»Professeur Robert :
ce qui me sidère c'est que le peuple autrichien tout entier
ne se soit pas suicidé depuis longstemps

mais les Autrichiens dans leur ensemble en tant que masse
sont aujourd'hui un peuple de brutes et imbéciles
Dans cette ville quelqu'un qui voit devrait
jours après jour vingt-quatre heures sur vingt-quatre faire un carnage
(il regarde dans la direction du Burgtheater)

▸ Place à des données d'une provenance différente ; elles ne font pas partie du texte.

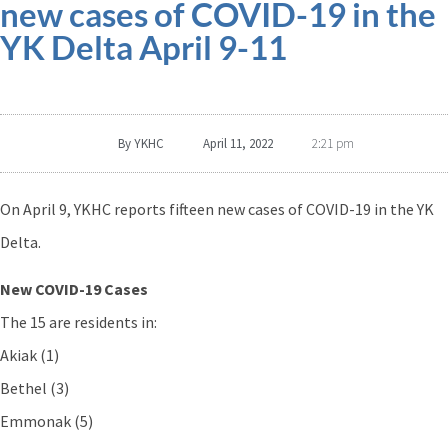
new cases of COVID-19 in the
YK Delta April 9-11
By
YKHC
April 11, 2022
2:21 pm
On April 9, YKHC reports fifteen new cases of COVID-19 in the YK
Delta.
New COVID-19 Cases
The 15 are residents in:
Akiak (1)
Bethel (3)
Emmonak (5)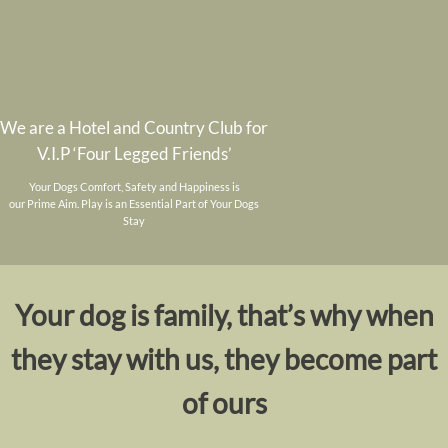
We are a Hotel and Country Club for
V.I.P ‘Four Legged Friends’
Your Dogs Comfort, Safety and Happiness is
our Prime Aim. Play is an Essential Part of Your Dogs
Stay
Your dog is family, that’s why when
they stay with us, they become part
of ours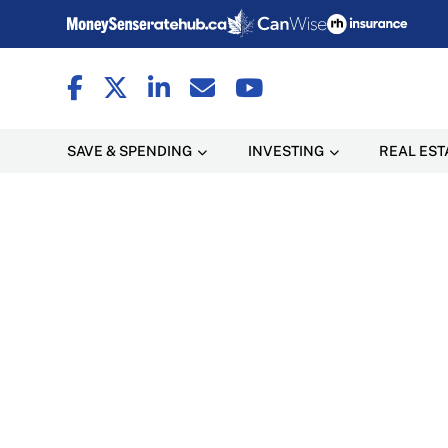
SAVE & SPENDING
INVESTING
REAL EST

La seule chose qui soit restée à ce pauvre peuple immature
c'est le théâtre
L'Autriche elle-même n'est rien d'autre qu'une scène
où tout va à vau-l'eau à la putréfaction à l'agonie
une figuration enfoncée dans la haine d'elle-même
formée par six millions et demi d'abandonnés
six millions et demi de débiles et de fous furieux
qui sans interruption réclament à grands cris à pleine gorge un metteur en scène
Le metteur en scène viendra
et les enfoncera définitivement dans l'abîme
[...]
(il regarde vers le Parlement) [...]
mais ce que ces gens- ont fait de l'Autriche
est indescriptible
un cloaque sans esprit ni culture
qui répand sur l'Europe entière son insistante puanteur
et pas seulement sur l'Europe
ce républicanisme mégalomane
et ce socialisme mégalomane
qui depuis un demi-siècle déjà n'a plus rien à voir
avec le socialisme
la comédie que nous donnent les socialistes ici en Autriche
n'est rien d'autre que criminelle
mais aussi bien les socialistes ne sont-ils plus des socialistes
les socialistes aujourd'hui ne sont en fait pas autre chose
que des nationaux-socialistes catholiques [...].«

Thomas Bernhard: Place des héros [1988]. Trad. par C. Porcell, Paris : L'Arche 1991.